Reactive Programming and the Reactive Manifesto


Article from Issue 163/2014

In July of last year, Jonas Bonér and some other colleagues published the Reactive Manifesto. Soon, the term was on everyone's lips, but this seemingly new programming concept is actually much older.

The term Reactive Programming was coined by David Harel and Amir Pnueli back in 1985 [1]. Harel and Pnueli focused their academic work on designing systems that must constantly respond to input or changes. Over the following years, the meaning of the term reactive programming shifted slightly. Today, an application is generally considered reactive if it responds quickly to input or data changes.

If you investigate the existing solutions that specialize in reactive programming, you will encounter a mix of terms, concepts, and implementations. Jonas Bonér and his co-authors wanted to clear up this confusion with their Reactive Manifesto [2][3]. Bonér and many of his colleagues work for Typesafe, which provides a platform for reactive programs [4], so the authors have a strong incentive to advance the prospects of reactive programming.

The Reactive Manifesto defines common terms that improve collaboration among the developer communities and also make it easier for users and manufacturers to talk to each other. According to the manifesto, a reactive program:

  • Reacts to events – Even-driven nature emphasizes data flow and is easily extendable
  • Reacts to load – Focuses on scalability by avoiding contention on shared resources
  • Reacts to failure – Has ability to recover from an error or unexpected situation
  • Reacts to users – Honors response time guarantees regardless of load

Reactive programming is especially useful with interactive programs, robotics controllers, web applications, and programs that analyze large amounts of data. Wherever a program needs to provide an answer within a few milliseconds, or must operate with high efficiency under large data volume, reactive techniques offer a compelling alternative. Because these requirements apply to more and more applications, it is not surprising that more projects are focusing on reactive programming.

Always on the Move

Programmers often need to perform a computation and store the result in a new variable. A simple example:


In most programming languages, the contents of the a variable remain constant until the program explicitly takes an action to change it – even if the contents of b change.

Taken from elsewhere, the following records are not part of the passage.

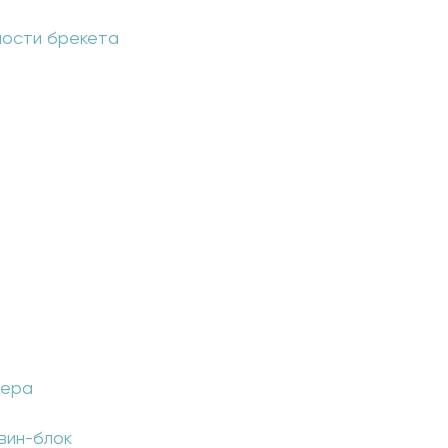
мости брекета
нера
вин-блок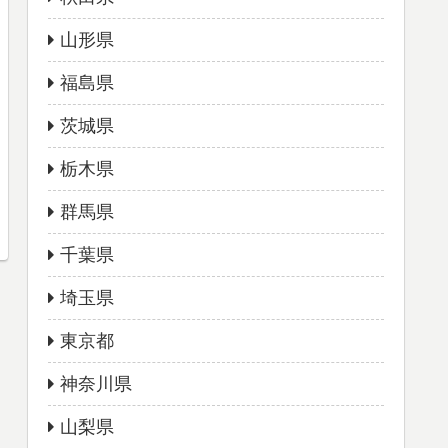
山形県
福島県
茨城県
栃木県
群馬県
千葉県
埼玉県
東京都
神奈川県
山梨県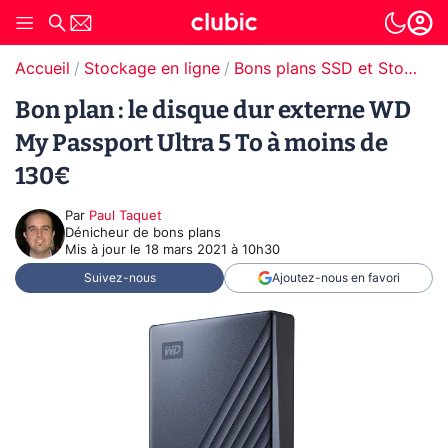
Accueil
Stockage en ligne
Bons plans SSD et Stockage
Bon plan : le disque dur externe WD
My Passport Ultra 5 To à moins de
130€
Par
Paul Taquet
Dénicheur de bons plans
Mis à jour le
18 mars 2021 à 10h30
Suivez-nous
Ajoutez-nous en favori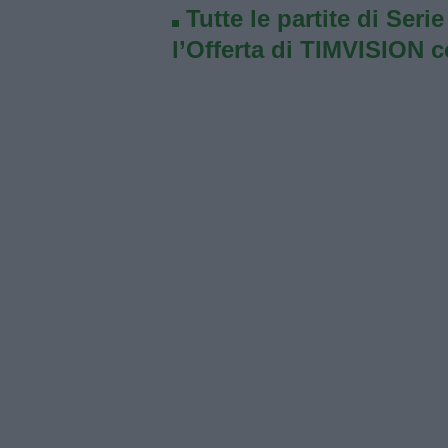
Tutte le partite di Seri
l’Offerta di TIMVISION 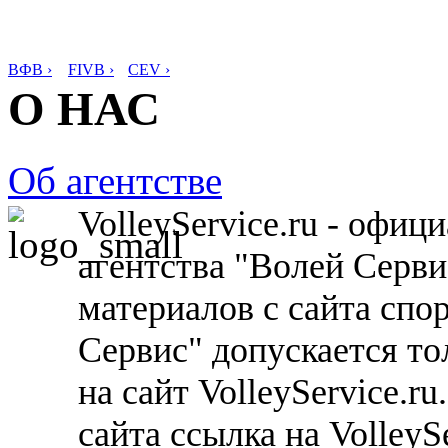
ВФВ ›
FIVB ›
CEV ›
О НАС
Об агентстве
VolleyService.ru - офи
агентства "Волей Серв
материалов с сайта спо
Сервис" допускается то
на сайт VolleyService.r
сайта ссылка на VolleyS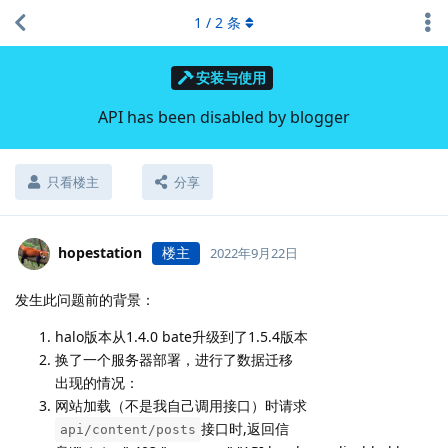
1
/
2
条
安装与使用
API has been disabled by blogger
只看楼主
分享
hopestation
楼主
2022年9月22日
发生此问题前的背景：
halo版本从1.4.0 bate升级到了1.5.4版本
换了一个服务器部署，进行了数据迁移
出现的情况：
网站加载（不是我自己调用接口）时请求
接口时,返回信
api/content/posts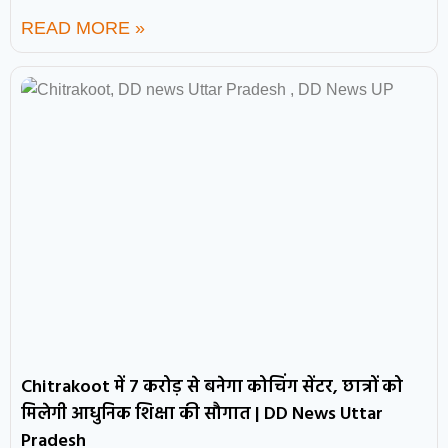
READ MORE »
Chitrakoot में 7 करोड़ से बनेगा कोचिंग सेंटर, छात्रों को
मिलेगी आधुनिक शिक्षा की सौगात | DD News Uttar
Pradesh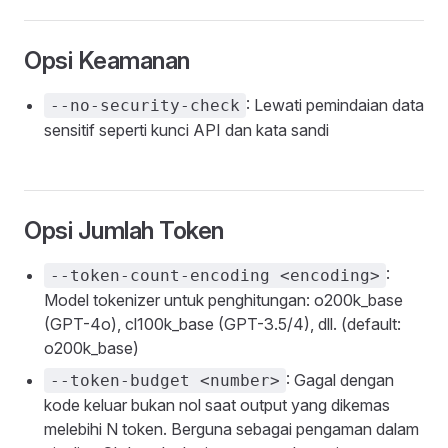
Opsi Keamanan
: Lewati pemindaian data
--no-security-check
sensitif seperti kunci API dan kata sandi
Opsi Jumlah Token
:
--token-count-encoding <encoding>
Model tokenizer untuk penghitungan: o200k_base
(GPT-4o), cl100k_base (GPT-3.5/4), dll. (default:
o200k_base)
: Gagal dengan
--token-budget <number>
kode keluar bukan nol saat output yang dikemas
melebihi N token. Berguna sebagai pengaman dalam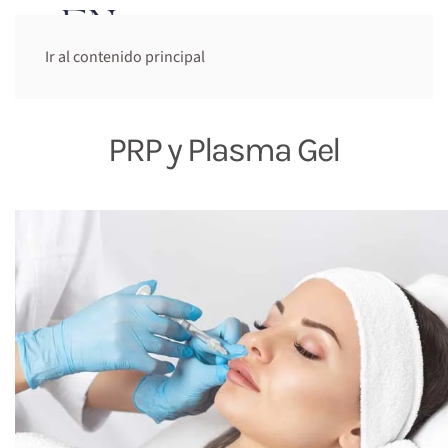
Cita previa:
Ir al contenido principal
644 948 947
PRP y Plasma Gel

In other words, if b changes, a will no longer equal b+2 unless the program repeats the operation.

In contrast, reactive programming insists on the variables a and b remaining dependent on each other: once b changes, a is automatically updated. The variable a thus always contains the value of b+2, regardless of the value of b. A programmer does not have to think about where to repeat the computation. This approach reduces the sources of error and allows the application to respond faster. In this sense, you can think of the term reactive programming as retroactive programming.

Whereas developers in conventional languages concentrate on the control flow (i.e., the command sequence), data flow is typically in the foreground for reactive programming. The event-driven nature of reactive programming lends itself to parallel processing: The more processors an application can involve, the faster it performs its computations – at least in theory.

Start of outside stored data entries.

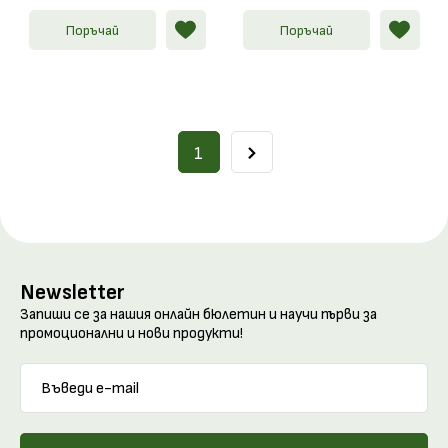
Поръчай
Поръчай
1
Newsletter
Запиши се за нашия онлайн бюлетин и научи първи за
промоционални и нови продукти!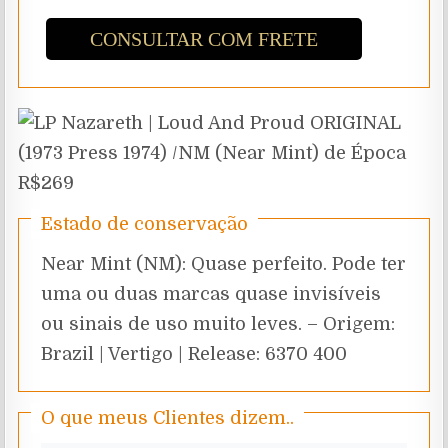
CONSULTAR COM FRETE
Estado de conservação
Near Mint (NM): Quase perfeito. Pode ter
uma ou duas marcas quase invisíveis
ou sinais de uso muito leves. – Origem:
Brazil | Vertigo | Release: 6370 400
O que meus Clientes dizem..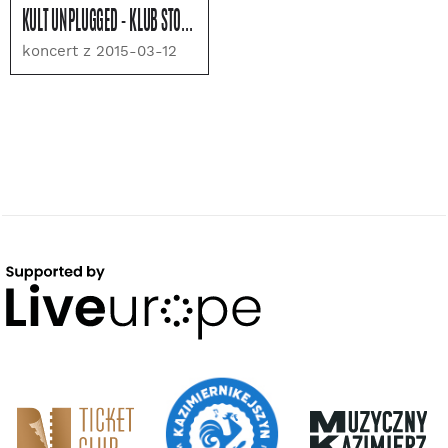
KULT UNPLUGGED - KLUB STODOŁA, WARSZAWA
koncert z 2015-03-12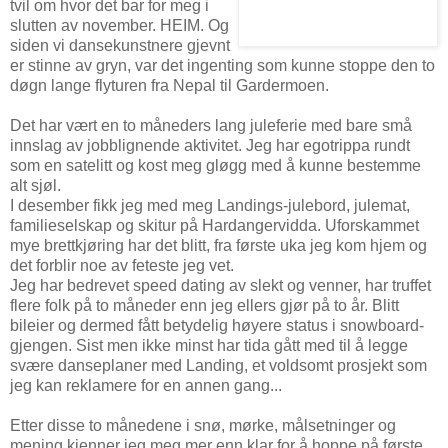
tvil om hvor det bar for meg i
slutten av november. HEIM. Og
siden vi dansekunstnere gjevnt
er stinne av gryn, var det ingenting som kunne stoppe den to
døgn lange flyturen fra Nepal til Gardermoen.
Det har vært en to måneders lang juleferie med bare små
innslag av jobblignende aktivitet. Jeg har egotrippa rundt
som en satelitt og kost meg gløgg med å kunne bestemme
alt sjøl.
I desember fikk jeg med meg Landings-julebord, julemat,
familieselskap og skitur på Hardangervidda. Uforskammet
mye brettkjøring har det blitt, fra første uka jeg kom hjem og
det forblir noe av feteste jeg vet.
Jeg har bedrevet speed dating av slekt og venner, har truffet
flere folk på to måneder enn jeg ellers gjør på to år. Blitt
bileier og dermed fått betydelig høyere status i snowboard-
gjengen. Sist men ikke minst har tida gått med til å legge
svære danseplaner med Landing, et voldsomt prosjekt som
jeg kan reklamere for en annen gang...
Etter disse to månedene i snø, mørke, målsetninger og
mening kjenner jeg meg mer enn klar for å hoppe på første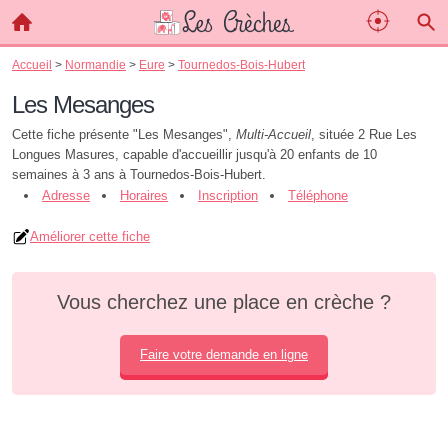
Accueil
>
Normandie
>
Eure
>
Tournedos-Bois-Hubert
Les Mesanges
Cette fiche présente "Les Mesanges",
Multi-Accueil
, située 2 Rue Les
Longues Masures, capable d'accueillir jusqu'à 20 enfants de 10
semaines à 3 ans à Tournedos-Bois-Hubert.
Adresse
Horaires
Inscription
Téléphone
Améliorer cette fiche
Vous cherchez une place en crèche ?
Faire votre demande en ligne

If the components of an application run concurrently, reactive programming makes it easier to run the program on distributed systems or in the cloud. Asynchronous data processing also helps with complex execution scenarios: After the user interface has sent the changed data to the database, the program does not wait for an answer but is immediately available for more input.

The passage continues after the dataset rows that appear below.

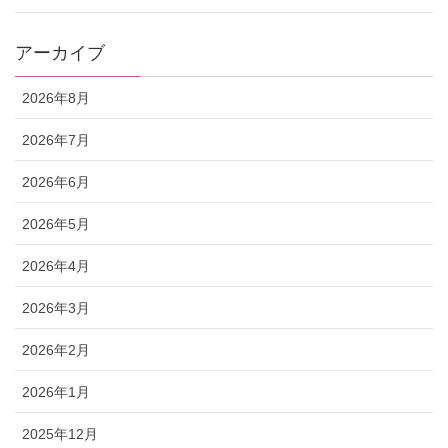
アーカイブ
2026年8月
2026年7月
2026年6月
2026年5月
2026年4月
2026年3月
2026年2月
2026年1月
2025年12月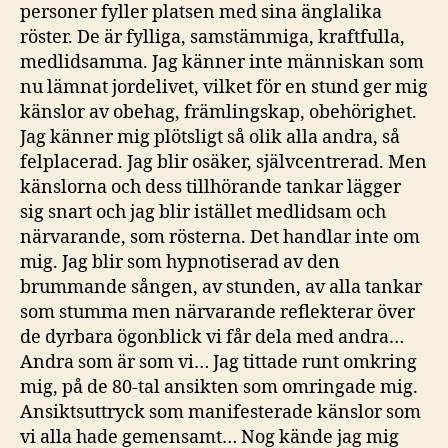
personer fyller platsen med sina änglalika
röster. De är fylliga, samstämmiga, kraftfulla,
medlidsamma. Jag känner inte människan som
nu lämnat jordelivet, vilket för en stund ger mig
känslor av obehag, främlingskap, obehörighet.
Jag känner mig plötsligt så olik alla andra, så
felplacerad. Jag blir osäker, självcentrerad. Men
känslorna och dess tillhörande tankar lägger
sig snart och jag blir istället medlidsam och
närvarande, som rösterna. Det handlar inte om
mig. Jag blir som hypnotiserad av den
brummande sången, av stunden, av alla tankar
som stumma men närvarande reflekterar över
de dyrbara ögonblick vi får dela med andra…
Andra som är som vi… Jag tittade runt omkring
mig, på de 80-tal ansikten som omringade mig.
Ansiktsuttryck som manifesterade känslor som
vi alla hade gemensamt… Nog kände jag mig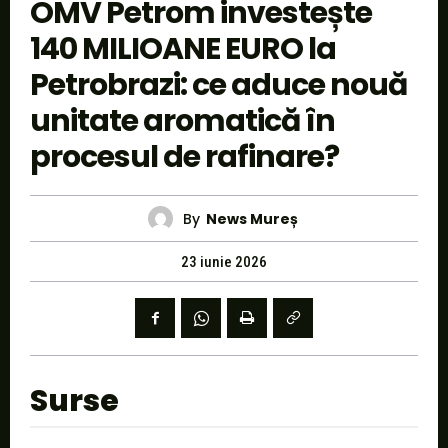
OMV Petrom investește
140 MILIOANE EURO la
Petrobrazi: ce aduce nouă
unitate aromatică în
procesul de rafinare?
By
News Mureș
23 iunie 2026
Surse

With its view toward data flow rather than commands, reactive programming is easy to integrate with existing languages. In object-oriented programming, for example, you can pass in data changes using the Observer design pattern [5]. This is the path that Microsoft takes with its Rx library, which adds reactive programming to the .NET world (Figure 1) [6].

Figure 1: Other projects have also adopted the Rx abbreviation used by Microsoft.

A Java port goes by the name of RxJava and comes from the online video store, Netflix [7]. For most other important languages, appropriate libraries or extensions already exist. Ruby has Frappuccino [8], and while Sodium [9] supports reactive programming in Java, Haskell and C++.

Reactive Program with the object-oriented paradigm is often referred to as Object-Oriented Reactive Programming (OORP). Reactive programming is particularly widespread in functional languages, where it is known as Functional Reactive Programming, FRP. Some languages are designed for reactive programming from the outset. A promising FRP language called Elm seeks to replace the established JavaScript language (see Figure 2 and the "Networked Elm" box).

Figure 2: The Elm programming language, which is entirely dedicated to reactive programming, is particularly suitable for interactive web applications.

Networked Elm

The functional programming language Elm is one of the few languages whose inventors designed it from the outset for Reactive Programming. Elm focuses on programming web applications; the associated compiler creates HTML, CSS, and JavaScript [11]. The programming language was invented by Evan Czaplicki in 2011 as part of his thesis at Harvard University.

Elm does not use variables in the conventional sense. In addition to constants:

a = 2 + 4

Elm supports signals. Signals behave like variables but can suddenly change value. A prime example of this is the Mouse.position signal, which always contains the current coordinates of the mouse pointer. If the programmer includes Mouse.position in a computation, Elm automatically updates the result after a mouse movement. This behavior is easily illustrated by outputting the mouse position on the screen (Figure 5). The source code for outputting the mouse position contains just two lines:

import Mouse
main = lift asText Mouse.position
Figure 5: When you move the mouse, Elm automatically updates the coordinates output on the right.

import includes the library with the mouse functions and signals. The lift function then dumps the current mouse coordinates from Mouse.position into the asText function. The asText function, in turn, translates the numeric value into text. The text is then pushed into the special constant main, and the contents appears on the screen. The lift function is necessary to apply a normal function to the signal. Elm refers to this process as lifting. The result is again a signal. lift itself assumes that the function (in this case asText) only expects one parameter. If the function requires two parameters, the programmer must use lift2, or lift3 for three parameters, and so on.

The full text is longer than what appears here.